One involves the obscene sense of entitlement many celebrities seem to possess and display -- the absolutely psychotic belief that simply by virtue of who they are, they should never be denied any whim which might enter their underworked and overindulged little heads. I mentioned it in reference to the demands placed upon a small hotel staff -- one which has signed non-disclosure agreements to protect these celebrities and prevent just such childish behavior from being made public. It's an entirely different story, however, when that kind of mentality -- in all its hideous glory -- is broadcast live and around-the-globe for every living human being to see. Up next for Kanye: damage control in the form of the obligatory PR-firm-approved insincere apology -- and possibly rehab (of course).

The second phenomenon is a far more pointed one. It's the hilariously juvenile assumption by many rap stars that money directly correlates to quality, and that enough of it can buy class, acceptance, and above all, respect. Only someone who subscribes to that flawed theory could honestly believe that spending a million dollars, casting Pam Anderson(!), and flying over Vegas(!!), would translate into an award being handed out in, of all places, Denmark. Many rappers operate under exactly that faulty logic though -- that obvious excess will prove they've arrived and finally earn them a seat at the big kids table.

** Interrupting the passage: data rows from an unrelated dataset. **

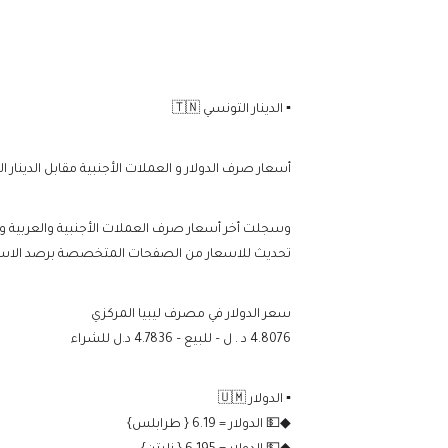
▪️ الدينار التونسي 🇹🇳
أسعار صرف الدولار و العملات الأجنبية مقابل الدينار الليبي اليوم السبت 13 يناير 2024 وفقا للأرقام 
تحديث للاسعار من الصفحات المتخصصة برصد الاسعار 
سعر الدولار في مصرف ليبيا المركزي
4.8076 د . ل – للبيع – 4.7836 د.ل للشراء
▪️ الدولار 🇺🇲
◆💵 الدولار = 6.19 { طرابلس}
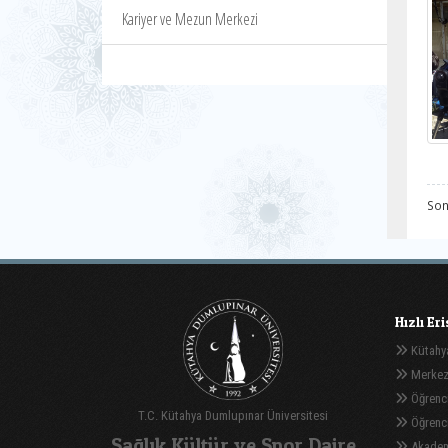
Kariyer ve Mezun Merkezi
Son
Hızlı Er
Kütahya
Merkez
Öğrenci
T.C. Kütahya Dumlupınar Üniversitesi
Öğrenci 
Sağlık Kültür ve Spor Daire
Akadem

It won't, and Baby Kanye's reaction to being snubbed only proves to the world what the detractors of his ilk have insisted all along: Rap stars can have all the money they want; they'll never be more than little children playing dress-up -- Neanderthals in nice suits.

Put simply, they'll never have an ounce of the kind of class which commands true respect.

"Harder, Better, Faster, Stronger, Deader" (Originally Published, 11.12.07)

So, Kanye West's mother -- rather than tolerate one more day of her son's petulant whining, I'd imagine -- has opted to take the easy way out and die.

This of course isn't the least bit funny.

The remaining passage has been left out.